Department of Neurology, Long Island Jewish Medical Center, New Hyde Park, New York ; Department of Neurology, Albert Einstein College of Medicine, Bronx, New York.
Sports Health. 2010 Nov;2(6):471-83. doi: 10.1177/1941738110383963.
Concussion in the National Football League (NFL) remains an important issue. An initial description of the injury epidemiology involved 6 years from 1996 to 2001.
The increased attention to concussions may have resulted in team physicians being more conservative in treating players in recent years.

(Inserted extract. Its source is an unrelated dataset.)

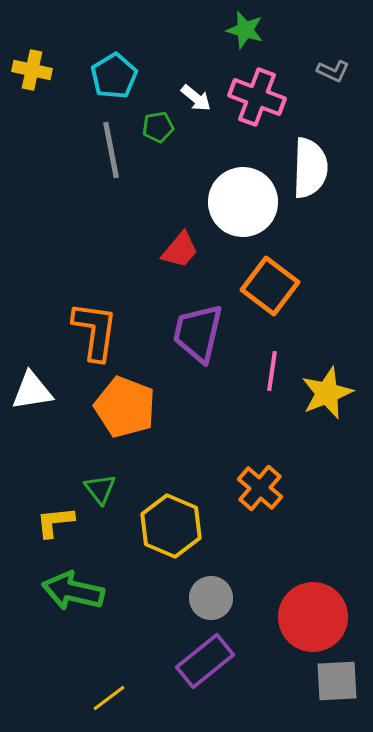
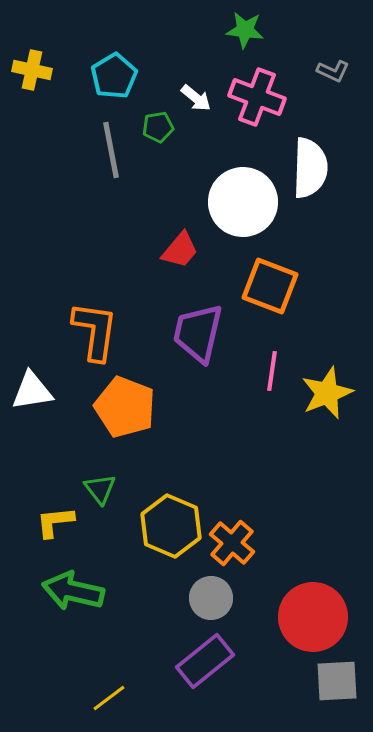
green star: rotated 9 degrees counterclockwise
orange square: rotated 16 degrees counterclockwise
orange cross: moved 28 px left, 55 px down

Two consecutive 6-year periods (1996-2001 and 2002-2007) were compared to determine changes in the circumstances associated with the injury, the patterns of signs and symptoms, and the players' time loss from participation in the NFL.
During 2002-2007, concussions were recorded by NFL team physicians and athletic trainers using the same standardized reporting form used from 1996 to 2001. Player position, type of play, concussion signs and symptoms, loss of consciousness, and medical action taken were recorded.
There were 0.38 documented concussions per NFL game in 2002-2007-7.6% lower than the 0.42 in the earlier period (1996-2001). The injury rate was lower in quarterbacks and wide receivers but significantly higher in tight ends during the second 6 years. The most frequent symptoms were headaches and dizziness; the most common signs were problems with information processing and immediate recall. During 2002-2007, a significantly lower fraction of concussed players returned to the same game, and more were removed from play. Most concussed players (83.5%) returned to play in < 7 days; the percentage decreased to 57.4% with loss of consciousness. The number of players returning in < 7 days was 8% lower during 2002-2007 and 25% lower for those with loss of consciousness.
The most recent 6 years of NFL concussion data show a remarkable similarity to the earlier period. However, there was a significant decrease in the percentage of players returning to the same game, and players were held out of play longer.
There was a more conservative management of concussion in NFL players from 2002 to 2007 even though the clinical signs and symptoms remained similar to the earlier 6-year period.
美国国家橄榄球联盟(NFL)中的脑震荡仍然是一个重要问题。最初对 1996 年至 2001 年 6 年期间涉及的损伤流行病学进行了描述。
近年来,对脑震荡的关注度增加可能导致队医在治疗运动员时更加保守。
比较了两个连续的 6 年期间(1996-2001 年和 2002-2007 年),以确定与损伤相关的情况、体征和症状模式以及运动员从 NFL 比赛中受伤的时间损失的变化。
在 2002-2007 年期间,NFL 队医和运动训练员使用与 1996-2001 年相同的标准化报告表记录脑震荡。记录了运动员的位置、比赛类型、脑震荡体征和症状、意识丧失以及采取的医疗措施。
2002-2007 年,每场 NFL 比赛中记录的脑震荡为 0.38 例-比前 6 年(1996-2001 年)的 0.42 例低 7.6%。在第二个 6 年期间,四分卫和外接手的受伤率较低,但近端锋的受伤率显著较高。最常见的症状是头痛和头晕;最常见的体征是信息处理和即时回忆方面的问题。在 2002-2007 年期间,返回同一比赛的脑震荡运动员比例明显降低,更多的运动员被清除出场。大多数脑震荡运动员(83.5%)在<7 天内重返赛场;意识丧失时,这一比例降至 57.4%。在 2002-2007 年期间,<7 天内返回的运动员人数减少了 8%,而意识丧失的运动员人数减少了 25%。
最近 6 年的 NFL 脑震荡数据与前一个时期非常相似。然而,返回同一比赛的运动员比例显著下降,运动员的离场时间也延长了。
即使临床体征和症状与前 6 年相似,2002 年至 2007 年 NFL 运动员的脑震荡管理更加保守。